L’objectif de cette note est de rappeler qu’une source d’énergie renouvelable comme le bois n’est pas forcément bonne pour le climat, en examinant son « bilan carbone », c’est-à-dire son bilan net d’émissions de CO2 qui est le principal gaz à effet de serre émis par les activités humaines à l’origine du dérèglement climatique en cours. On abordera également la question de son impact sur la santé à travers les émissions de particules fines générées par la combustion du bois.

CONTEXTE

Rappelons que couper du bois pour le brûler retransforme rapidement en CO2 atmosphérique l’important stock de carbone présent dans les arbres, accumulé pendant des décennies, voire des centaines d’années, grâce à la photosynthèse qui extrait du CO2 de l’atmosphère.

De nombreuses publications[1],[2],[3] dénoncent l’utilisation du bois comme source d’énergie renouvelable pour les grandes chaufferies et à plus grande échelle dans des centrales électriques à granulés qui consomment d’énormes quantités de bois transportées sur des milliers de km entre continents. Ainsi, la lettre au parlement européen de plus de 700 scientifiques en 2018[4] commence de la façon suivante : « nous demandons instamment aux députés de modifier la présente directive afin d’éviter une détérioration généralisée des forêts du monde et l’accélération du changement climatique. Le défaut de la directive réside dans des dispositions qui permettraient aux pays, aux centrales électriques et aux usines de revendiquer le mérite des objectifs d’énergie renouvelable pour délibérément couper des arbres pour les brûler et produire de l’énergie. La solution devrait être de limiter la biomasse forestière éligible au titre de la directive aux résidus et déchets ».

Ainsi, une importante part du chauffage en Île-de-France (IdF), avec le statut de « renouvelable » au même titre que l’éolien et le solaire, est subventionnée par l’état. Ceci a initié une prolifération inquiétante du chauffage collectif et industriel aux plaquettes ou granulés de bois dans la région. La même chose se produit en France, en Europe et dans le monde. La figure ci-dessous illustre la multiplication des chaufferies au bois, collectives et industrielles, en IdF. Le magazine Bioénergie International annonce que la production des chaufferies-bois a été multipliée par huit, passant de 170 GWh en 2009 à 1,43 TWh en 2019 en dix ans[5] en IdF et a consommé 441 000 t de biomasse. Ceci représente déjà sans aucun doute, une quantité très supérieure à la production totale[6] en bois-énergie des forêts publiques et privées franciliennes de 2019.

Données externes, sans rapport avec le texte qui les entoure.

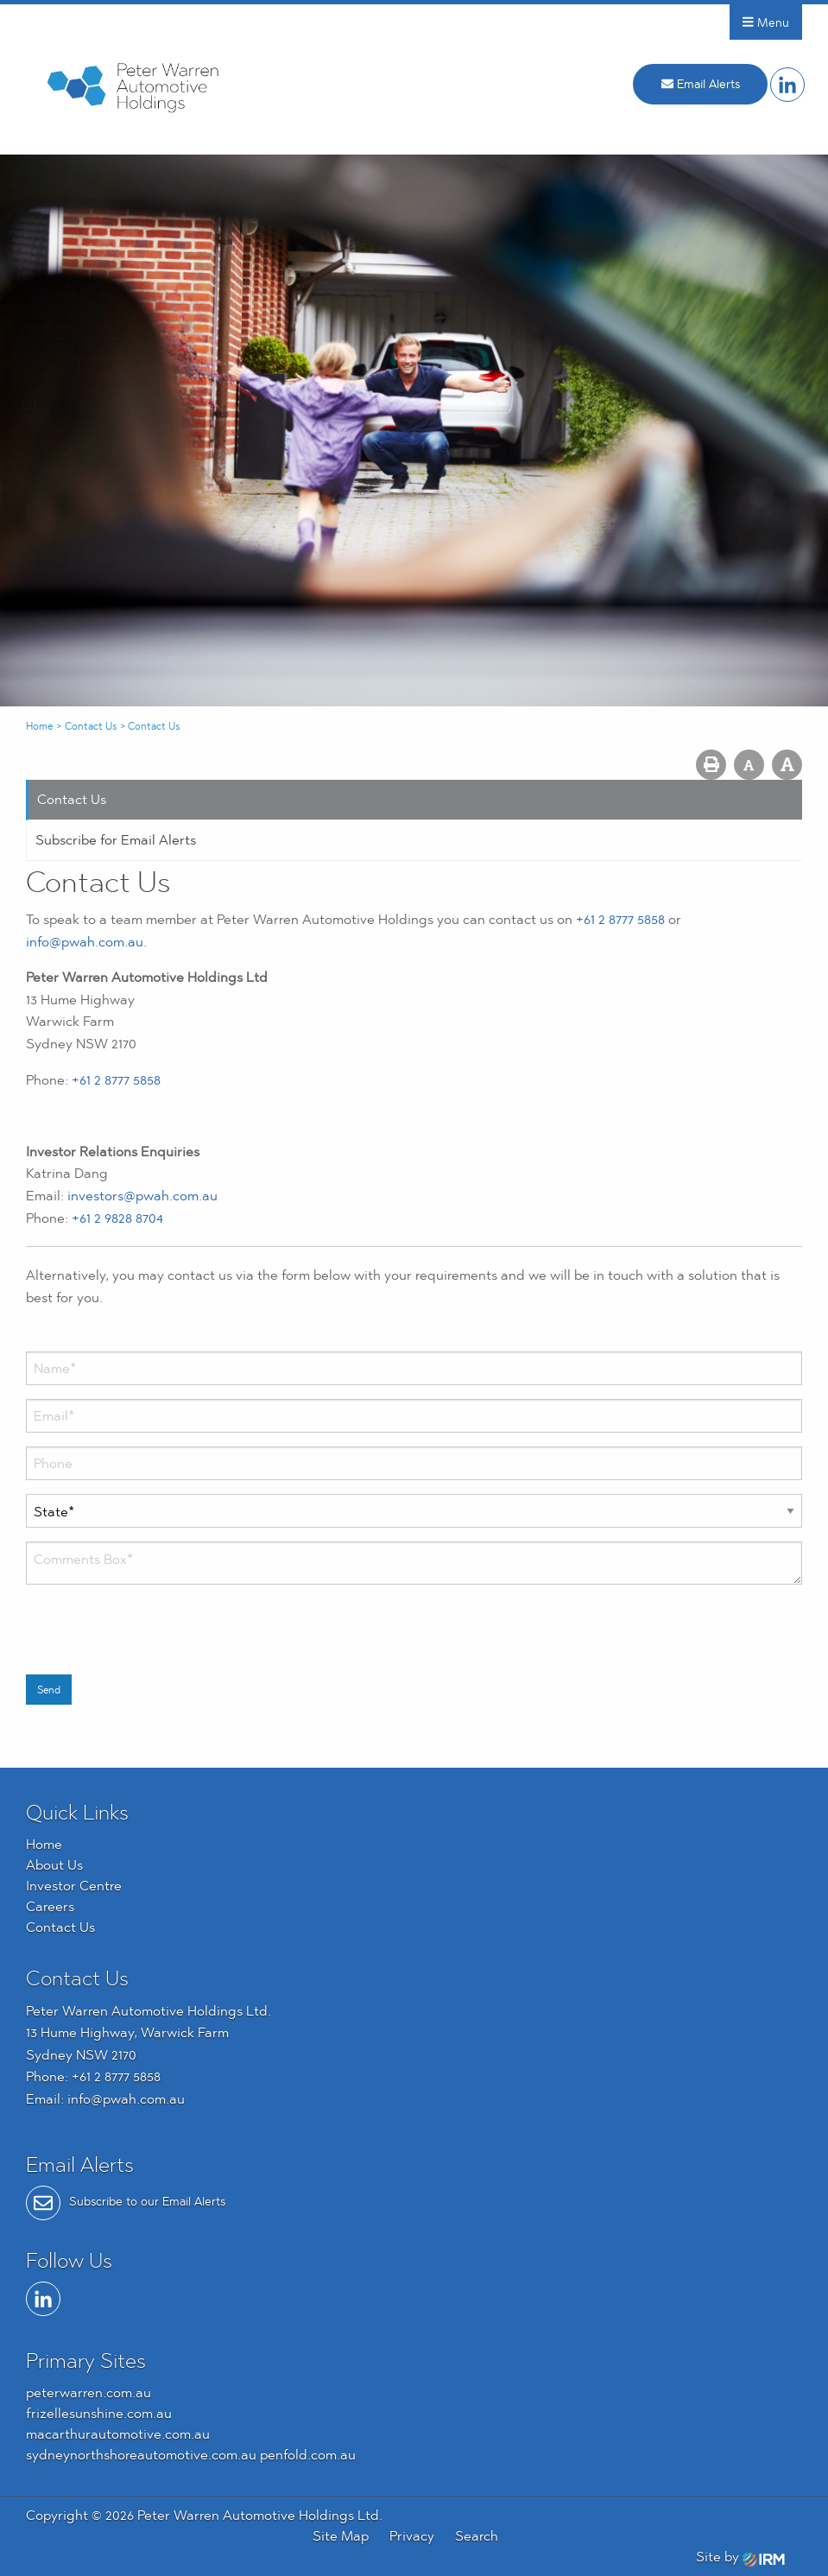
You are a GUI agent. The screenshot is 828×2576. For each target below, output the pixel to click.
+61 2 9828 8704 (117, 1218)
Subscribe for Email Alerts (115, 840)
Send (48, 1690)
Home (44, 1844)
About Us (54, 1865)
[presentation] (157, 1632)
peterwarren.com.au (88, 2392)
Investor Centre (74, 1886)
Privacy (411, 2536)
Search (476, 2536)
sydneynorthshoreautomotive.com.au (141, 2455)
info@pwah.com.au (126, 2099)
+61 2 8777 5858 (620, 919)
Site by (740, 2557)
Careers (50, 1906)
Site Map (341, 2536)
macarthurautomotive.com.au (118, 2434)
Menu (766, 22)
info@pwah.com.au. (86, 942)
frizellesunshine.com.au (99, 2413)
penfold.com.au (308, 2455)
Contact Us (71, 799)
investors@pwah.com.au (142, 1196)
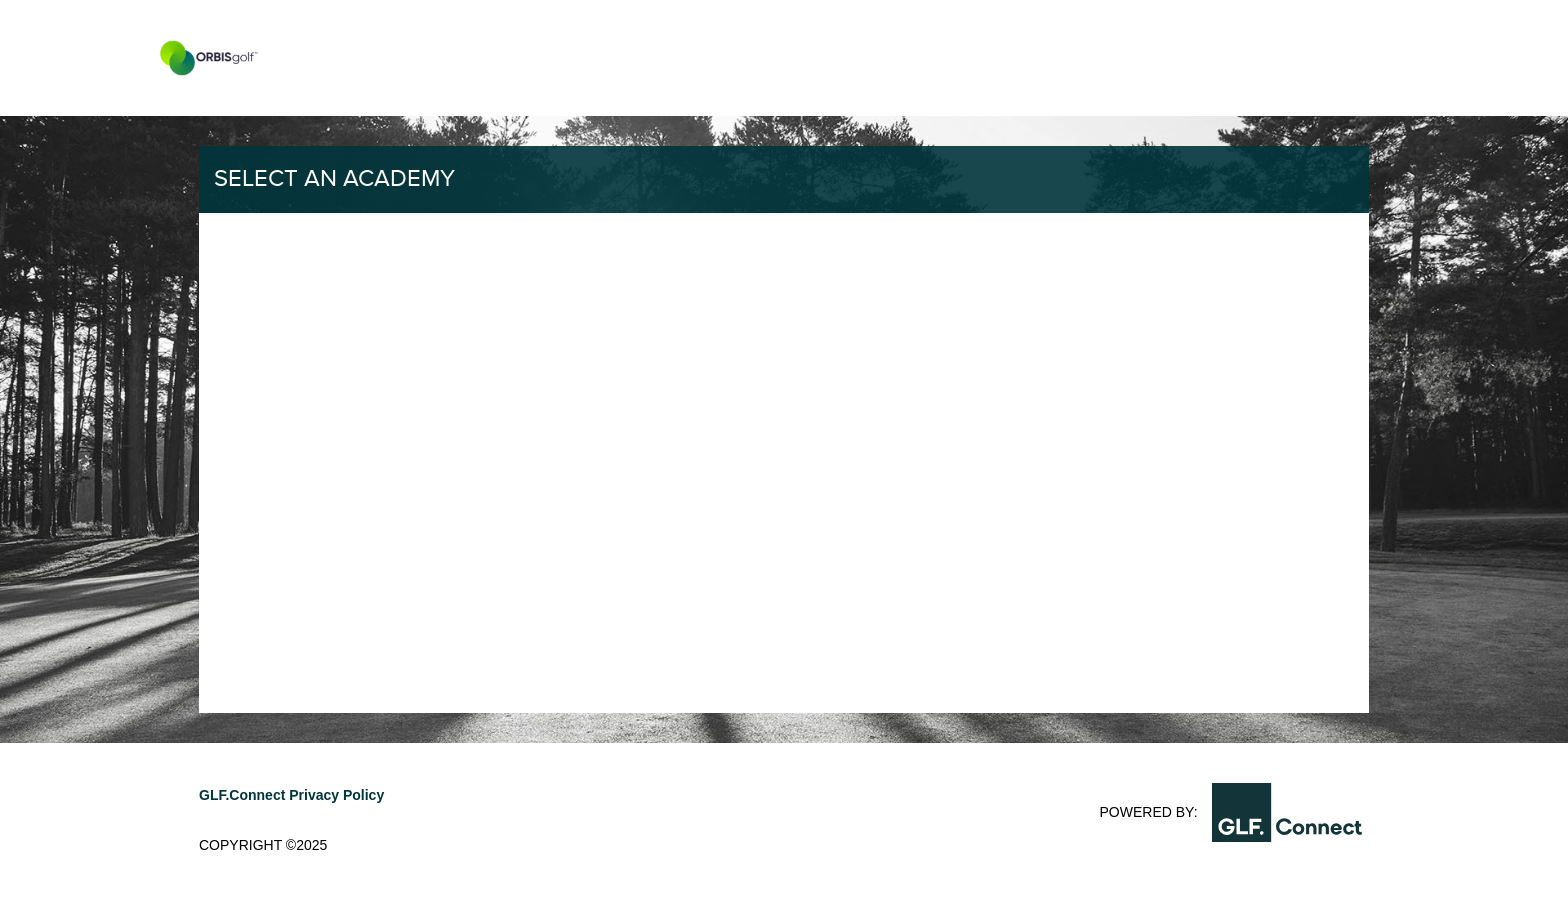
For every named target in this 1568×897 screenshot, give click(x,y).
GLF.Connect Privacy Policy (291, 795)
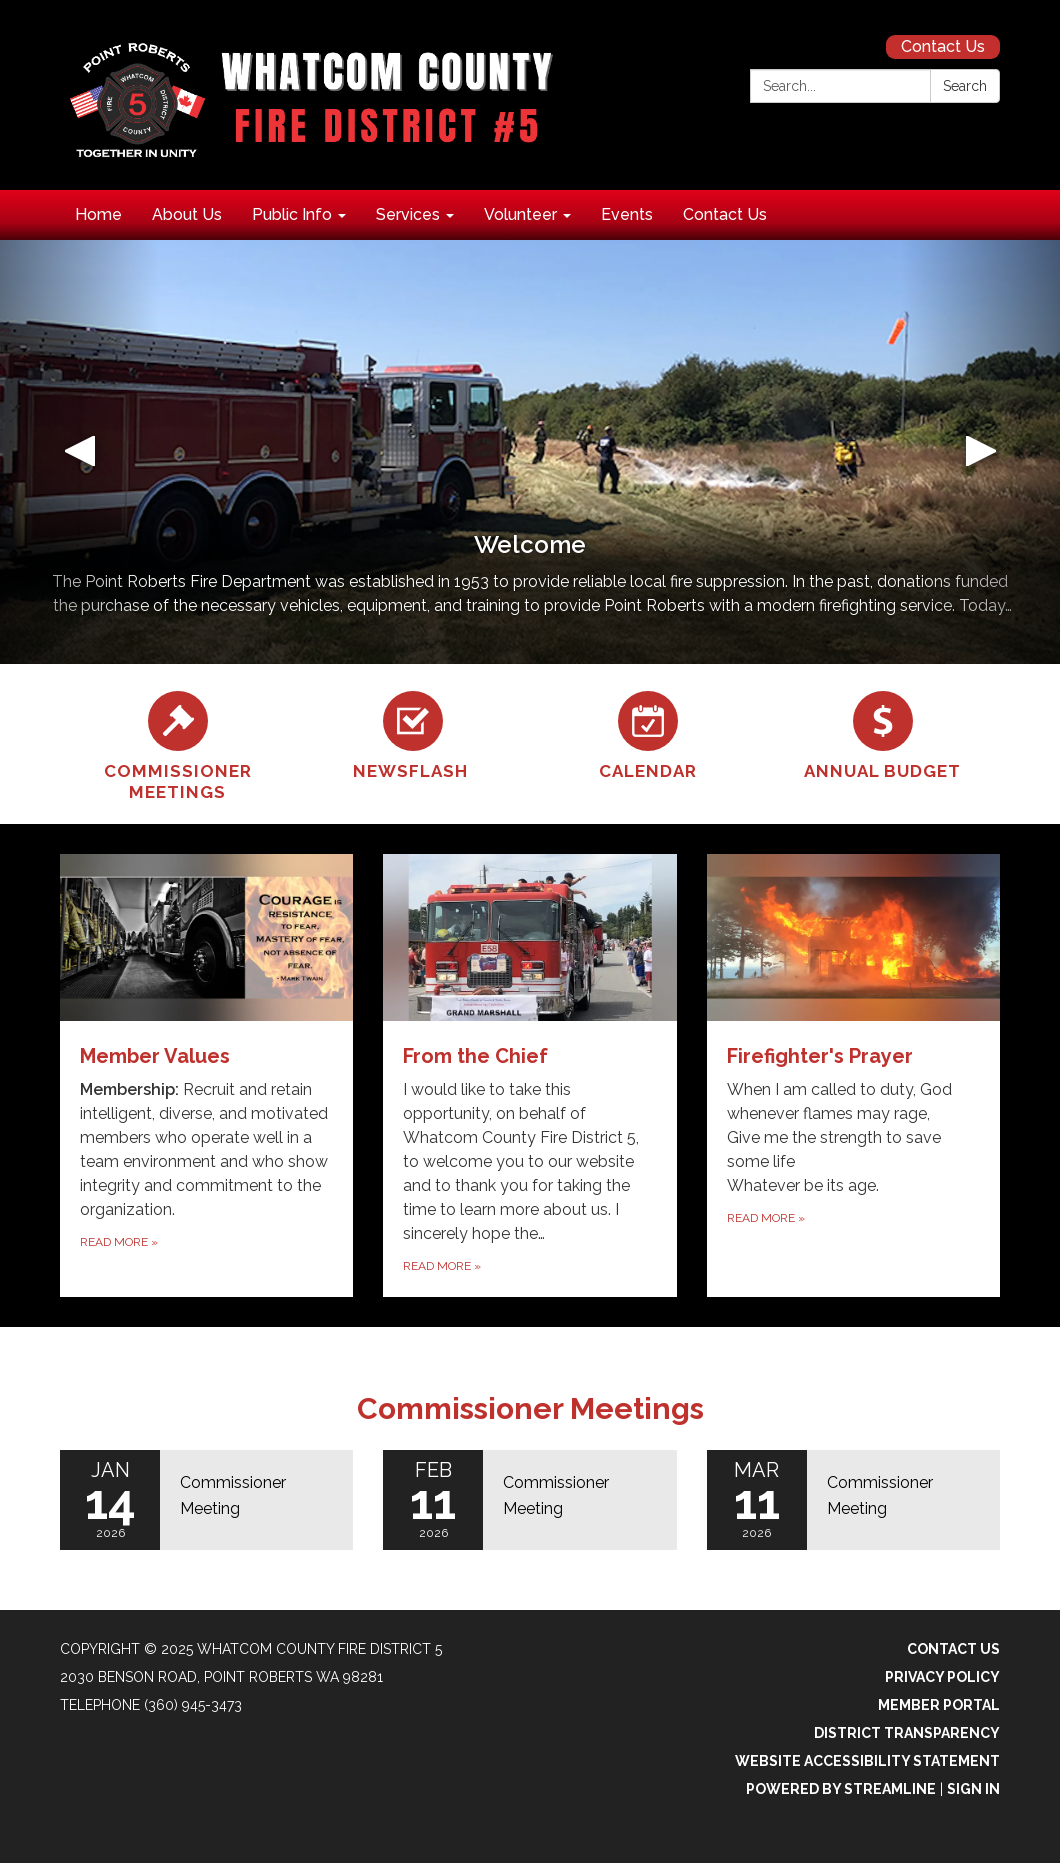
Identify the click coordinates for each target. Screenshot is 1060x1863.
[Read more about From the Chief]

L’ADEME a en fait un objectif trois fois plus élevé, 4 TWh produits par les chaufferies bois en vantant leur statut d’énergie renouvelable, donc bonne pour le climat et qui contribue à l’indépendance énergétique de la région car il y a beaucoup de forêts en IdF.

Figure 1 : Carte des chaufferies au bois en IdF (2017), d’après l’ADEME et l’AREVE[7]


LE BOIS EST-IL UNE SOURCE D’ÉNERGIE RENOUVELABLE

Oui, si le stock de carbone du massif forestier dont il provient ne diminue pas. À cette condition, le CO2 émis par ce qui a été brûlé est rapidement compensé par l’accroissement naturel du reste du massif. On parle alors de neutralité carbone, ou même de puits de carbone si les prélèvements sont inférieurs à l’accroissement. Nous allons voir que ceci est un artifice comptable montrant que le bois est certes une énergie « renouvelable », mais qui n’est pas synonyme de « neutralité carbone et bon pour le climat ». Cette façon simpliste de compter a déjà été montrée du doigt dans plusieurs publications[8],[9]. En fait, la bonne définition pour évaluer le bilan carbone d’une source d’énergie est la différence de bilan carbone entre deux cas : d’une part le cas où on exploite la source d’énergie et d’autre part le cas où on ne l’exploite pas. Cette façon d’évaluer les bilans carbone est la plus correcte scientifiquement et s’applique à toutes les sources d’énergie, qu’elles soient fossiles ou non. Elle aboutit d’ailleurs aux mêmes résultats que les méthodes couramment utilisées aujourd’hui pour les énergies fossiles puisqu’il n’y a ni émission, ni absorption de CO2 lorsqu’on ne les exploite pas. Par contre, elle évite de fausser le vrai bilan carbone du bois-énergie car la forêt est un organisme vivant qui, si on ne l’exploite pas, continue d’absorber le CO2 de l’atmosphère.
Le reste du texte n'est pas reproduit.